Legal Regulation of Residential Child Care and Education Institutions . ..... Children's Rights Protection Ombudsman

This type of office might be of some help. Also, depending on what might come up down the road, there are state agencies that license residential treatment centers. But I think you could hurt any potential case if you get too aggressive too soon. First, I would protect my child and request investigation, before making any accusation. At least that is how I might approach it.
 

HellHelix

New Member
I'm sorry for the late response but I've been dealing with this all day. I never received a call back so I went to the facility where I had no luck in speaking to anyone. I didn't want to act irrational or angry even though I was and I'm glad I wasn't able to make it down there immediately or the situation would have been different.
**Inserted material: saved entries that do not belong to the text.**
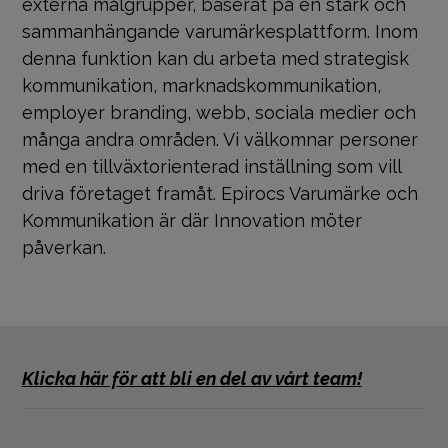
externa målgrupper, baserat på en stark och
sammanhängande varumärkesplattform. Inom
denna funktion kan du arbeta med strategisk
kommunikation, marknadskommunikation,
employer branding, webb, sociala medier och
många andra områden. Vi välkomnar personer
med en tillväxtorienterad inställning som vill
driva företaget framåt. Epirocs Varumärke och
Kommunikation är där Innovation möter
påverkan.
Klicka här för att bli en del av vårt team!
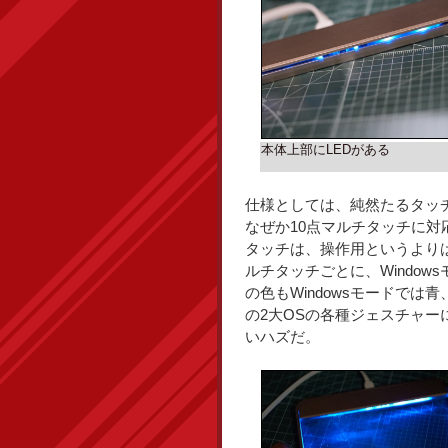
本体上部にLEDがある
仕様としては、純然たるタッ
なぜか10点マルチタッチに対
タッチは、操作用というより
ルチタッチごとに、Windows
の色もWindowsモードでは
の2大OSの各種ジェスチャ
いハズだ。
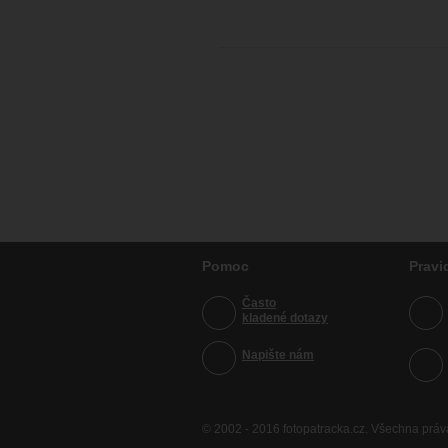
Pomoc
Pravi
Často
kladené dotazy
Napište nám
© 2002 - 2016 fotopatracka.cz. Všechna prá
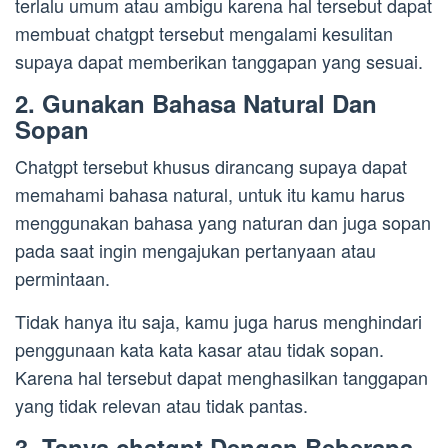
terlalu umum atau ambigu karena hal tersebut dapat
membuat chatgpt tersebut mengalami kesulitan
supaya dapat memberikan tanggapan yang sesuai.
2. Gunakan Bahasa Natural Dan
Sopan
Chatgpt tersebut khusus dirancang supaya dapat
memahami bahasa natural, untuk itu kamu harus
menggunakan bahasa yang naturan dan juga sopan
pada saat ingin mengajukan pertanyaan atau
permintaan.
Tidak hanya itu saja, kamu juga harus menghindari
penggunaan kata kata kasar atau tidak sopan.
Karena hal tersebut dapat menghasilkan tanggapan
yang tidak relevan atau tidak pantas.
3. Tanya chatgpt Dengan Beberapa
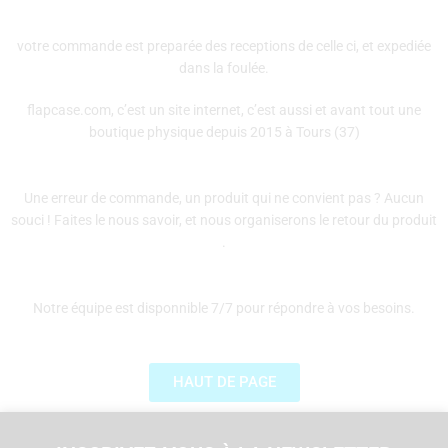
votre commande est preparée des receptions de celle ci, et expediée
dans la foulée.
flapcase.com, c’est un site internet, c’est aussi et avant tout une
boutique physique depuis 2015 à Tours (37)
Une erreur de commande, un produit qui ne convient pas ? Aucun
souci ! Faites le nous savoir, et nous organiserons le retour du produit
.
Notre équipe est disponnible 7/7 pour répondre à vos besoins.
HAUT DE PAGE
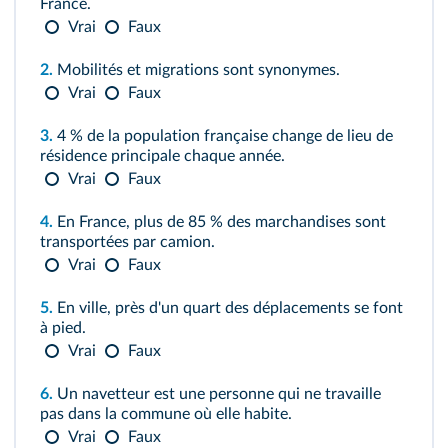
France.
Vrai
Faux
2.
Mobilités et migrations sont synonymes.
Vrai
Faux
3.
4 % de la population française change de lieu de
résidence principale chaque année.
Vrai
Faux
4.
En France, plus de 85 % des marchandises sont
transportées par camion.
Vrai
Faux
5.
En ville, près d'un quart des déplacements se font
à pied.
Vrai
Faux
6.
Un navetteur est une personne qui ne travaille
pas dans la commune où elle habite.
Vrai
Faux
I was told the therapist was in session and wouldn't be able to come speak to me as well as the doctor was busy with patients. I was able to speak to the nurse on the unit and he told me he is unable to give me any information because today is his first day on this unit and he doesn't know the full story except he was moved to the kids unit because he was touched by a 16 year old boy, (which initially I thought 15) and that's all he could say. I asked why no one has yet to contact me regarding this issue and he had no answers. This has now happened 3 days ago and I have yet to speak to someone for answers or receive a phone call. I did leave numerous voicemails for the therapist with no luck so all I have so far is what my sons said and confirmation from the unit nurse but he can't give me details because he's new and doesn't fully understand what happened. My son went in there with threats of wanting to harm himself so I thought it would have called for a 1:1 but apparently not. I understand they can't be watched 24/7 and he isn't the only one on the unit but for it to happen out in the open is where I question it because obviously no one is close enough to where it could happen in plain view and not a single person saw it. My son is 12 but doesn't have the mentality of a 12 year old, he may have aggression and anger but the mentality is not typical of someone his age, he acts way younger and is actually doing a lot better on the kids unit from what he told me. I'm very upset that no one notified me and has yet to do so and because my options were limited today and even though I went there I didn't get answers from anyone who knew about the situation. I'm definitely not going to a treatment center and flipping out from my anger because it won't get me anywhere. I'm trying to stay calm and rational for the time being and hoping to get answers tomorrow
 

Sister's Keeper

Active Member
3 days and a 12 year old child was assaulted and no one has contacted you or returned your calls? There is no excuse.

I would call them and tell them that my next call will be to the police and the call after that to your lawyer.